One needs to turn to Kings to offer a possible answer to this matter. I Kings 18 relates the Ahab-Elijah-prophets of Baal contest on Mount Carmel. On that occasion, an attendant accompanies Elijah. Elijah sends this figure out to seek whether there is any hint of the coming rain, which will end the three year drought. Six times the servant goes and looks westward toward the Mediterranean, but sees nothing. Finally, on the seventh occasion the servant reported ‘A cloud as small as a person’s hand is rising in the west’ (I Kgs. 18:44).
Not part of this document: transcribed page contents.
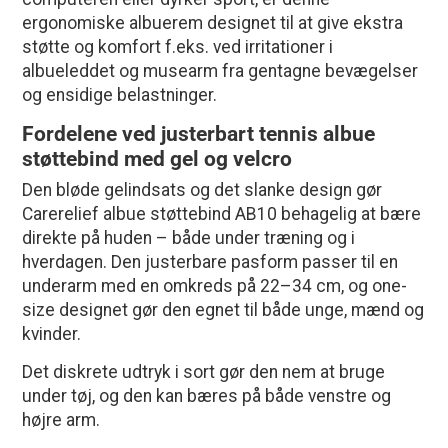
ergonomiske albuerem designet til at give ekstra
støtte og komfort f.eks. ved irritationer i
albueleddet og musearm fra gentagne bevægelser
og ensidige belastninger.
Fordelene ved justerbart tennis albue
støttebind med gel og velcro
Den bløde gelindsats og det slanke design gør
Carerelief albue støttebind AB10 behagelig at bære
direkte på huden – både under træning og i
hverdagen. Den justerbare pasform passer til en
underarm med en omkreds på 22–34 cm, og one-
size designet gør den egnet til både unge, mænd og
kvinder.
Det diskrete udtryk i sort gør den nem at bruge
under tøj, og den kan bæres på både venstre og
højre arm.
Nothing more is said about this unnamed attendant in that chapter. In the next chapter an attendant, presumably the same person, accompanies Elijah when the prophet flees from the wrath of Jezebel. They travel south from Samaria as far as Beersheba in Judah. There Elijah leaves his servant behind (I Kgs. 19:3) and travels alone into the desert, eventually reaching Mount Horeb where he will experience a theophany with God.
My comment: Although Zucker will tell of Ahab’s turning his bitter wrath upon Elijah, he will maintain his line of argument – Micaiah is a recipient of the king’s wrath due to his association with Elijah.
At the Baal prophets’ episode, when King Ahab meets Elijah, he dismisses him in scathing language. Ahab caught sight of Elijah, [and] Ahab said to him, ‘Is that you, you troubler of Israel?’ (I Kgs. 18:17). On a later occasion, Ahab describes Elijah as an enemy (I Kgs. 21:20). Ahab detests Elijah, and Elijah’s opposition. In like manner, Ahab associates that opposition with people connected with Elijah, and in particular (I suggest) Elijah’s unnamed attendant, Micaiah.
My comment: Perhaps it is “the Midrash” to which Zucker refers next that has prevented Jewish scholars, at least, from proposing an identification of Micaiah with Elijah.
There is some support for this idea in rabbinic literature: the Midrash names Micaiah as one of the four students of Elijah. ….
[End of quotes]
The prophet Elijah, a most mysterious character, who, like Melchizedek, seems to appear right out of nowhere, and whom King Ahab found to be frustratingly hard to pin down geographically, as attested by the godly ‘Obadiah (I Kings 18:10): ‘As surely as the Lord your God lives, there is not a nation or kingdom where my master [Ahab] has not sent someone to look for you. And whenever a nation or kingdom claimed you were not there, he made them swear they could not find you’, ought to become somewhat easier to trace if he is also – as according to this article – Micaiah son of Imlah. For now at least, in this name “Imlah”, we have a further clue (patronymic) towards the assembling of a biographical identikit of Elijah.